Task brief -> Examine each line of the data. Copy the line if it includes the word "README".

Information ->
★ ★ ★ ★ ★ ★ ★

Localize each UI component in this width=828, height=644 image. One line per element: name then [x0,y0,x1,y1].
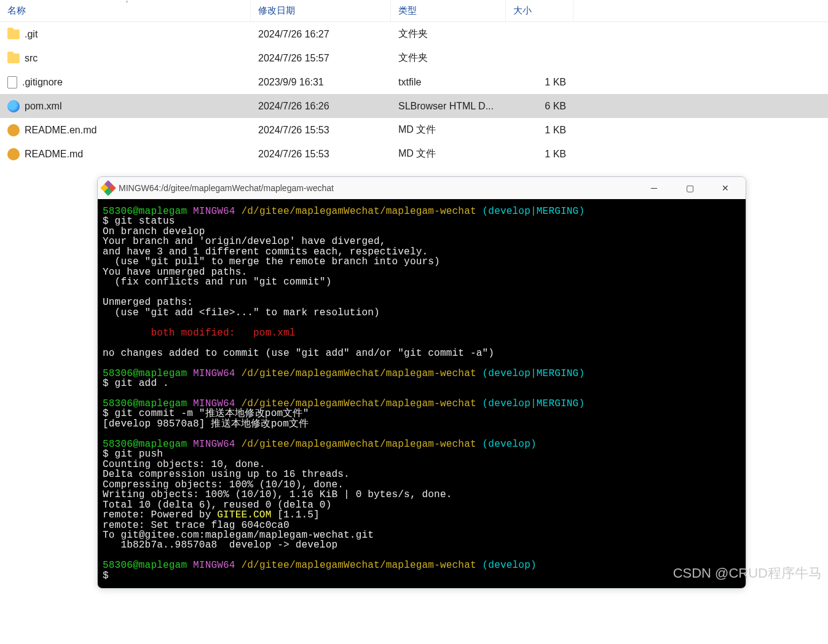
file-type: SLBrowser HTML D... [391,101,506,112]
file-name: src [25,53,37,64]
file-date: 2024/7/26 16:26 [251,101,391,112]
file-type: 文件夹 [391,28,506,41]
file-row[interactable]: README.md2024/7/26 15:53MD 文件1 KB [0,142,828,166]
header-size[interactable]: 大小 [506,0,574,22]
window-controls: ─ ▢ ✕ [644,179,741,197]
file-row[interactable]: .git2024/7/26 16:27文件夹 [0,22,828,46]
file-row[interactable]: .gitignore2023/9/9 16:31txtfile1 KB [0,70,828,94]
file-name: .git [25,29,37,40]
terminal-body[interactable]: 58306@maplegam MINGW64 /d/gitee/maplegam… [98,199,746,588]
file-name: .gitignore [22,77,63,88]
file-type: txtfile [391,77,506,88]
file-type: MD 文件 [391,124,506,136]
file-row[interactable]: src2024/7/26 15:57文件夹 [0,46,828,70]
file-header[interactable]: 名称 ˄ 修改日期 类型 大小 [0,0,828,22]
watermark: CSDN @CRUD程序牛马 [673,564,822,583]
markdown-icon [7,124,20,136]
file-name: pom.xml [25,101,61,112]
file-row[interactable]: README.en.md2024/7/26 15:53MD 文件1 KB [0,118,828,142]
folder-icon [7,53,20,63]
file-date: 2024/7/26 15:53 [251,125,391,136]
header-name[interactable]: 名称 ˄ [0,0,251,22]
app-icon [103,183,114,194]
minimize-button[interactable]: ─ [644,179,664,197]
file-icon [7,76,17,88]
sort-asc-icon: ˄ [125,0,128,7]
titlebar[interactable]: MINGW64:/d/gitee/maplegamWechat/maplegam… [98,177,746,199]
file-date: 2023/9/9 16:31 [251,77,391,88]
browser-icon [7,100,20,112]
file-row[interactable]: pom.xml2024/7/26 16:26SLBrowser HTML D..… [0,94,828,118]
header-type[interactable]: 类型 [391,0,506,22]
file-name: README.en.md [25,125,97,136]
terminal-window: MINGW64:/d/gitee/maplegamWechat/maplegam… [97,176,746,589]
file-date: 2024/7/26 16:27 [251,29,391,40]
file-explorer: 名称 ˄ 修改日期 类型 大小 .git2024/7/26 16:27文件夹sr… [0,0,828,166]
folder-icon [7,29,20,39]
file-date: 2024/7/26 15:57 [251,53,391,64]
file-size: 6 KB [506,101,574,112]
file-date: 2024/7/26 15:53 [251,149,391,160]
window-title: MINGW64:/d/gitee/maplegamWechat/maplegam… [119,183,644,193]
file-size: 1 KB [506,125,574,136]
maximize-button[interactable]: ▢ [679,179,700,197]
file-name: README.md [25,149,83,160]
col-name-label: 名称 [7,5,26,17]
markdown-icon [7,148,20,160]
file-size: 1 KB [506,77,574,88]
file-type: MD 文件 [391,147,506,160]
close-button[interactable]: ✕ [715,179,736,197]
file-size: 1 KB [506,149,574,160]
file-type: 文件夹 [391,52,506,65]
header-date[interactable]: 修改日期 [251,0,391,22]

★ ★ ★ ★ ★ ★ ★

Answer to the exercise ->
file-row[interactable]: README.md2024/7/26 15:53MD 文件1 KB [0,142,828,166]
file-row[interactable]: README.en.md2024/7/26 15:53MD 文件1 KB [0,118,828,142]
file-name: README.en.md [25,125,97,136]
file-name: README.md [25,149,83,160]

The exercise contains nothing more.